Gandhi says more people are adding clauses in their wills on how to deal with their pets if they were to pass away. Such clauses may include appointing who would take care of their pets and setting aside funds to pay for the cost of food and other expenses like pet daycare and vet bills. For some, she says the best option is to set up a trust for the caregiver of the pet that includes funds for the pet’s ongoing care and maintenance, so that the appointed pet caregiver is not burdened with such expenses personally.
Gordon says pet owners should also talk to their appointed pet caregivers in advance to ensure they want to be the guardian should they pass away.
“It doesn’t help anyone if the pet is going somewhere where someone doesn’t want it, or can’t handle having it,” Gordon says.
Charitable giving in your estate plan
Many Canadians are including charitable giving in their wills as part of their strategic philanthropic plan, and there’s a growing number of ways to give.
Some high-net-worth families have set up private family foundations to handle their charitable donations. A private family foundation is a corporation or trust registered with the Canada Revenue Agency. In recent years, a growing number of high-net-worth families have turned to donor-advised funds (DAFs), which are administered by a charity to manage donations on behalf of the families. Toronto-based research firm Investor Economics forecasts the value of donor-advised funds in Canada to nearly double to $10-billion over the next five years.
Gandhi says DAFs are helping to make philanthropy more accessible because donors don’t need to get involved in the management and administration of running a foundation like with private family foundations, which can be costly, onerous, and time-consuming.
“Donor-advised funds can provide the flexibility of giving, that many people are looking for as part of their strategic philanthropic plan,” Gandhi says.
Gordon also points to campaigns like Will Power, launched this fall, which encourages Canadians to leave a gift to charity in their estate. The goal of this campaign is to inspire $40 billion in gifts to charities by the end of the decade.
“A big part of it is to create awareness about leaving money to a charity in your will and how you can do it,” Gordon says. “It’s not that people don’t realize and want to give to charities when they pass away: It’s more that they don’t know how to structure it.”
More people are also donating artwork, marketable securities, insurance policies or other assets to charities, using the different giving structures that are available, some of which can have additional tax advantages.
Gordon recommends anyone looking to donate to a charity in their will discuss it with a professional advisor and the charity to ensure the donation can be made as efficiently and tax effectively as possible.
Letter of wishes
It is becoming increasingly common to add an addendum to a will typically called a letter of wishes, which is a set of private instructions or comments addressed towards the executors, beneficiaries, or other specific individuals.
“A letter of wishes can add an explanation or guidance for certain clauses included in the will which can remain private” Gandhi says. An example could be why a beneficiary received fewer assets or wasn’t included in the will.
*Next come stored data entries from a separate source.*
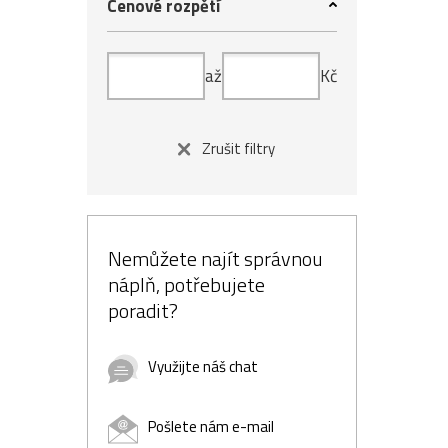
Cenové rozpětí
až
Kč
Zrušit filtry
Nemůžete najít správnou
náplň, potřebujete
poradit?
Využijte náš chat
Pošlete nám e-mail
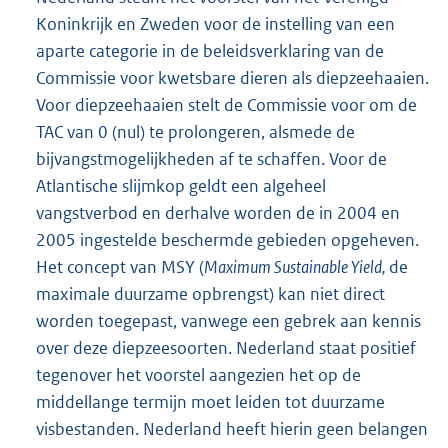
Koninkrijk en Zweden voor de instelling van een
aparte categorie in de beleidsverklaring van de
Commissie voor kwetsbare dieren als diepzeehaaien.
Voor diepzeehaaien stelt de Commissie voor om de
TAC van 0 (nul) te prolongeren, alsmede de
bijvangstmogelijkheden af te schaffen. Voor de
Atlantische slijmkop geldt een algeheel
vangstverbod en derhalve worden de in 2004 en
2005 ingestelde beschermde gebieden opgeheven.
Het concept van MSY (
Maximum Sustainable Yield,
de
maximale duurzame opbrengst) kan niet direct
worden toegepast, vanwege een gebrek aan kennis
over deze diepzeesoorten. Nederland staat positief
tegenover het voorstel aangezien het op de
middellange termijn moet leiden tot duurzame
visbestanden. Nederland heeft hierin geen belangen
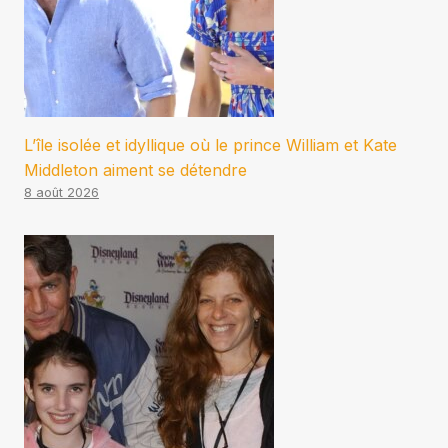
L’île isolée et idyllique où le prince William et Kate
Middleton aiment se détendre
8 août 2026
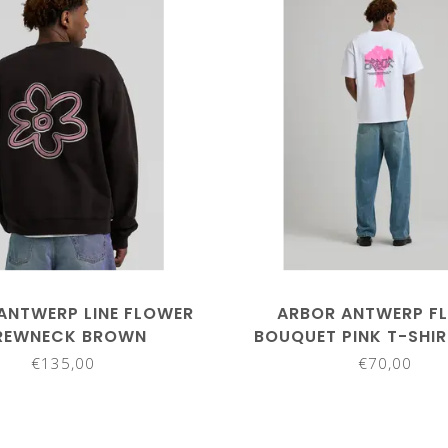
ANTWERP LINE FLOWER
ARBOR ANTWERP F
REWNECK BROWN
BOUQUET PINK T-SHIR
€135,00
€70,00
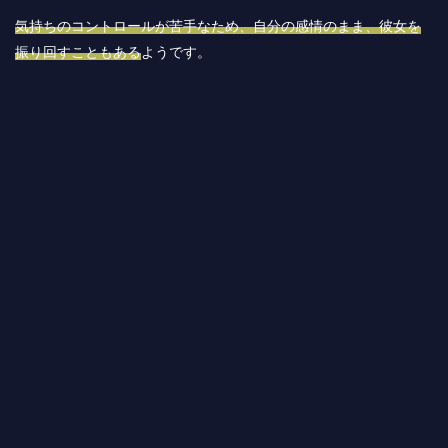
気持ちのコントロールが苦手なため、自分の感情のまま、彼女を
振り回すこともある
ようです。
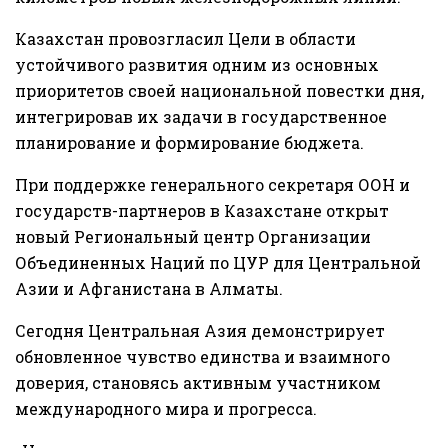
Казахстан провозгласил Цели в области
устойчивого развития одним из основных
приоритетов своей национальной повестки дня,
интегрировав их задачи в государственное
планирование и формирование бюджета.
При поддержке генерального секретаря ООН и
государств-партнеров в Казахстане открыт
новый Региональный центр Организации
Объединенных Наций по ЦУР для Центральной
Азии и Афганистана в Алматы.
Сегодня Центральная Азия демонстрирует
обновленное чувство единства и взаимного
доверия, становясь активным участником
международного мира и прогресса.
“We suggest preparing letters of wishes to provide context and intention” Gandhi says. And while the letters may not be legally binding, they can be morally binding on the executor, she adds.
Time to update your estate plan
Our lives are constantly changing, including the people in our lives and assets that we own. Estate planning may not be top-of-mind with so many other immediate priorities, but it’s important to ensure your estate plan is updated so that your loved ones will be looked after—the way you intended—when you die.
“It’s always good to review your estate plan every few years,” Gordon says. “Even if you don’t change your will, you want to make sure that you’re still comfortable with how everything will be handled.”
It’s also a good idea to review your will with a qualified team of professionals who can ensure your estate plan includes traditional and non-traditional considerations.
According to Gordon “It’s best to work with an advisor who has the experience and knowledge to help you achieve your in-life goals and to leave the kind of legacy that you want”.